Various methods have been employed for the synthesis of nanoparticles which include physical, chemical, and biological methods. The physical and chemical methods involve the use of high temperatures, pressure, high current, a toxic substance like arsenic, sodium borohydride, hydrazine, and other chemical substance which possess very harmful and toxic implications (Ahmed and Ikram 2015). On the other hand, the biological method provides a very safe and easier method for nanoparticle synthesis with no side effects (Ahmad et al. 2011). Plants have been proven very efficient and alternative for the synthesis of nanoparticles in the past few decades (Bhati-Kushwaha and Malik 2013). Metal nanoparticles are synthesized by phytochemicals present in plants, which work as reducing and capping agents (Swarnalatha et al. 2013). For the synthesis of gold, silver, and gold-silver-copper alloy nanoparticles, plants have been exploited to a greater extent (Joerger et al. 2000; Sathishkumar et al. 2009). Our results revealed R. laetus leaf extract reduced the ionic silver into silver nanoparticles which were confirmed by UV-vis peak at 442 nm. FTIR demonstrated the necessary compounds responsible for the reduction and stabilization of nanoparticles were nitro compounds and aromatic amines. Furthermore, XRD confirmed their crystalline nature with face-centered cubic lattice and SEM revealed their spherical shape. A similar type of results was found in the case of Eruca sativa and Spinacia oleracea-mediated AgNPs (Alaraidh et al. 2014), mulberry AgNPs (Awwad and Salem 2012) and Murraya koenigii AgNPs (Vinothkumar et al. 2014).

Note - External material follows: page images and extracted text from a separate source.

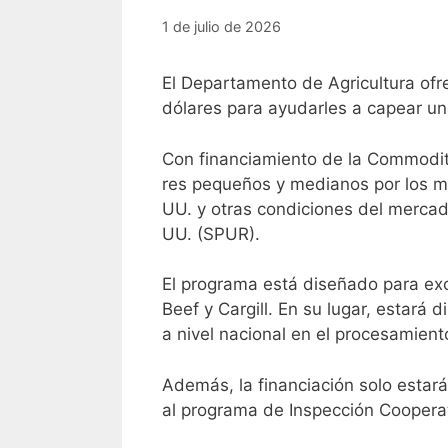
1 de julio de 2026
El Departamento de Agricultura of
dólares para ayudarles a capear una
Con financiamiento de la Commodit
res pequeños y medianos por los ma
UU. y otras condiciones del mercad
UU. (SPUR).
El programa está diseñado para exc
Beef y Cargill. En su lugar, estar
a nivel nacional en el procesamien
Además, la financiación solo estar
al programa de Inspección Cooperat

The smaller size of silver nanoparticles leads to augmented membrane permeability and cell damage (Ankanna and Savithramma 2011). Silver nanoparticles show electrostatic attraction with the bacterial cell membrane, which leads to the formation of pits on the cell surface and ultimately causes cell expiration (Sondi and Salopek-Sondi 2004). AgNPs cause the destruction or death of the bacterial cell by directly interfering with metabolic and growth signaling pathways by modulating tyrosine phosphorylation of putative peptide substrates critical for cell viability and division (Shrivastava et al. 2007). However, other mechanism revealed that silver nanoparticles cause the formation of free radicals which leads to cell death (Danilczuk et al. 2006). Our results showed that R. laetus-mediated silver nanoparticles possessed significant antibacterial activity P < 0.05, against both Gram-positive and Gram-negative bacteria and the order of antibacterial activity was found P. aeruginosa > S. aureus > E. coli > B. subtilis and the antibacterial activity is concentration dependent. Furthermore, the antibacterial activity of the synthesized silver nanoparticles is very much enhanced as compared with the leaf extract antibacterial activity. However, the MIC revealed the lowest concentration of 1 × 10−1 mg/ml against E. coli and P. aeruginosa while against S. aureus and B. subtilis, it was 1 × 100 mg/ml. Our results were in compliance with antibacterial activity of AgNPs of Ocimum sanctum (Rout et al. 2011), Olea europaea (Awwad et al. 2012), and Withania somnifera (Anbalagan et al. 2016).

Conclusion

The present study was aimed to synthesize silver nanoparticles using Ranunculus laetus leaf extract and their antibacterial activity was also elucidated. Our results revealed that R. laetus-mediated AgNPs were synthesized. Also, the synthesized silver nanoparticles possessed potential with enhanced antibacterial activity against pathogenic bacteria as compared to the R. laetus aqueousleaf extract.